Султан Луны и Звезд
Шрифт:
С какой любовью я вспоминаю его, тогдашнего: его шея была длинной и гибкой, как стебелек, его голос — высоким и звонким. Он был ясноглазым, восторженным и бесконечно любопытным. Теперь мне кажется, что он был даже чересчур любопытным. Порой мне хотелось протянуть руку и удержать его, не дать ему заглянуть в такие бездны, куда не положено заглядывать столь юному созданию.
Увы мне! Зачем я раздувал это жаркое пламя, когда разумнее было бы загасить его! Но я прожил слишком долго без пищи для разума. Твой дед не отличался пытливостью ума и был равнодушен ко всем проявлениям моей науки. А в твоем отце, напротив, я обнаружил именно такого ученика, о каком страждет
Он страстно тянулся к знаниям — вскоре я понял, насколько страстно. Когда твой отец был еще совсем юным, к его опочивальне каждую ночь прилетал соловей и усаживался на ветке под окном. Когда бы я ни заглянул в опочивальню поутру — соловей всегда был на своем посту и заливался трелями, которые наполняли радостью мое сердце. Но однажды утром соловей исчез, исчез и твой отец. Из сада доносился встревоженный голос Ламми. Нянька в страхе окликала пропавшего принца. Случилось так, что разыскал его я. Он притаился здесь, в этих самых зарослях, и сидел на короточках возле трупика птицы. Рядом с ним сидел его друг, юный господин Малагон — спутник всех мальчишеских забав твоего отца.
О, как жестока и зла была забава этих мальчиков! Они ощипали соловья, а потом острой палочкой проткнули ему горлышко. Когда я застал их на месте преступления, они увлеченно разглядывали глотку несчастной мертвой птички. Я пришел в ужас и был готов выругать их. По крайней мере я мог строго отчитать господина Малагона, решив, что это он подбил юного принца на такую жестокую забаву. Разве он мог забыть о том, что умерщвление созданий верховного бога Орока — тягчайший, смертный грех? Но когда твой отец взглянул на меня, я увидел, что в его глазах нет и тени стыда за содеянное. В глазах его было лишь изумление, вызванное тайнами природы. О, как хорошо я помню те слова, которые он затем произнес срывающимся мальчишеским дискантом: «Добрый учитель Симонид, ну пожалуйста... Я только хотел узнать, откуда берется его песня!»

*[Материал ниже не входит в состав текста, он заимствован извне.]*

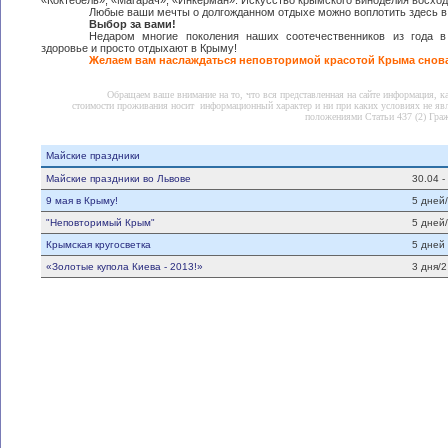
«Коктебель», «Магарач», «Инкерман». Искусство крымского виноделия восход
Любые ваши мечты о долгожданном отдыхе можно воплотить здесь в
Выбор за вами!
Недаром многие поколения наших соотечественников из года в
здоровье и просто отдыхают в Крыму!
Желаем вам наслаждаться неповторимой красотой Крыма снова
Обращаем ваше внимание на то, что вся представленная на сайте информация, 
стоимости проживания носит информационный характер и ни при каких условиях не яв
положениями Статьи 437 (2) Граж
Майские праздники
Майские праздники во Львове
30.04 -
9 мая в Крыму!
5 дней
"Неповторимый Крым"
5 дней
Крымская кругосветка
5 дней
«Золотые купола Киева - 2013!»
3 дня/2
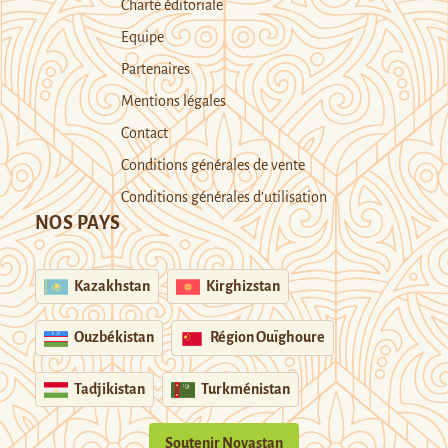
Charte éditoriale
Equipe
Partenaires
Mentions légales
Contact
Conditions générales de vente
Conditions générales d’utilisation
NOS PAYS
Kazakhstan
Kirghizstan
Ouzbékistan
Région Ouïghoure
Tadjikistan
Turkménistan
Soutenir Novastan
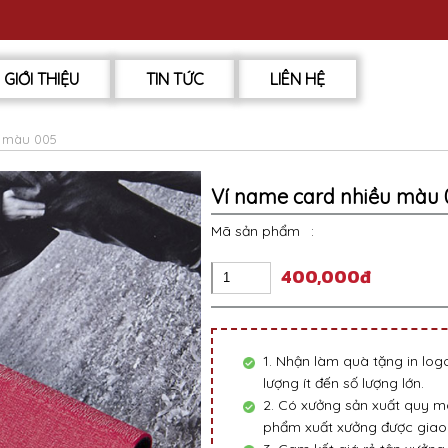
GIỚI THIỆU
TIN TỨC
LIÊN HỆ
u màu 005
Ví name card nhiều màu 
Mã sản phẩm
:
400,000đ
1. Nhận làm quà tặng in lo
lượng ít đến số lượng lớn.
2. Có xưởng sản xuất quy mô
phẩm xuất xưởng được giao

С этого дня твой отец посвятил себя изучению природы. Очарованный ее загадками, он пытался постичь тайну жизни, он пробовал прочесть послания, заключенные в биении сердца, в сотрясении недр земли, а затем — в движениях луны и звезд. Он вглядывался в небо через подзорную трубу, часами просиживал над картами, возился с внутренностями убитых им животных. Для твоего отца окружающий мир был набором вопросов, на которые он страстно желал найти ответы, и притом как можно скорее. Во всех этих начинаниях его верным соратником был господин Малагон, которого тогда все называли просто Мала, а я надзирал за их занятиями.

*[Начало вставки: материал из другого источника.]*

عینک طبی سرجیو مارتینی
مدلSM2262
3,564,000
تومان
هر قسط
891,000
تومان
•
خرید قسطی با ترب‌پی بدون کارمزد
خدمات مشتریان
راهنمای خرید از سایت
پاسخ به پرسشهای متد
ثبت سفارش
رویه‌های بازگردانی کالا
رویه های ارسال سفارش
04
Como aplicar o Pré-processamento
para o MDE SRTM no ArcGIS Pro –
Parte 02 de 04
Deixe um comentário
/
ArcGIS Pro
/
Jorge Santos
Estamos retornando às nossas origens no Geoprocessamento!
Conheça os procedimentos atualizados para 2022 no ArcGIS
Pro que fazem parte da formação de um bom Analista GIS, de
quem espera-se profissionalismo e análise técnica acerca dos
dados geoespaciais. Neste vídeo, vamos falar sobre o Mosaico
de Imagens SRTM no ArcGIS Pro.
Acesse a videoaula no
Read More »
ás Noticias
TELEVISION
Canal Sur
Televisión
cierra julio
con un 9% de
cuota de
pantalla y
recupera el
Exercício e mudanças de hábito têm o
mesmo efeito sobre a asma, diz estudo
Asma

Эти годы вспоминаются мне как блаженная идиллия. Какой счастливой троицей были мы тогда, в те дни, пока принц, мой юный подопечный, еще был свободен от мантии владычества, которая затем легла на его плечи! Если бы эти дни могли продлиться, то... скажу тебе без ложной лести и подобострастия — твой отец мог бы стать одним из лучших ученых Унанга своего времени. Увы... Первой помехой на его пути стал долг перед государством, а потом — что было намного страшнее — те страсти, которые отвратили его сердце сначала от любви к господину Малагону, а потом... и от любви ко всему человечеству!
В начале своего шестнадцатого солнцеворота твой отец был объявлен Бесспорным Наследником. Как и тебе, Деа,
Но вышло так, что твоего отца не слишком заботили мысли о грядущем вступлении в брак. Если на то пошло, то и его грядущее восшествие на престол не очень отягощало его мысли. До того как ему предстояло воссесть на троне, должно было минуть еще много солнцеворотов, и я так думаю, в ту пору он полагал, что мог бы еще долго жить так, как жил прежде, проводя часы напролет в своей лаборатории. Однажды я случайно услыхал, как он говорил Мале о том, что супружество для него — всего лишь дань долгу перед государством, не более того, и что после того, как он исполнит этот долг, в его жизни ничто не изменится, и что ничто не помешает ему в удовлетворении страсти познания мира. Увы, тогда твой отец не знал правды! Это супружество стало для него проклятием!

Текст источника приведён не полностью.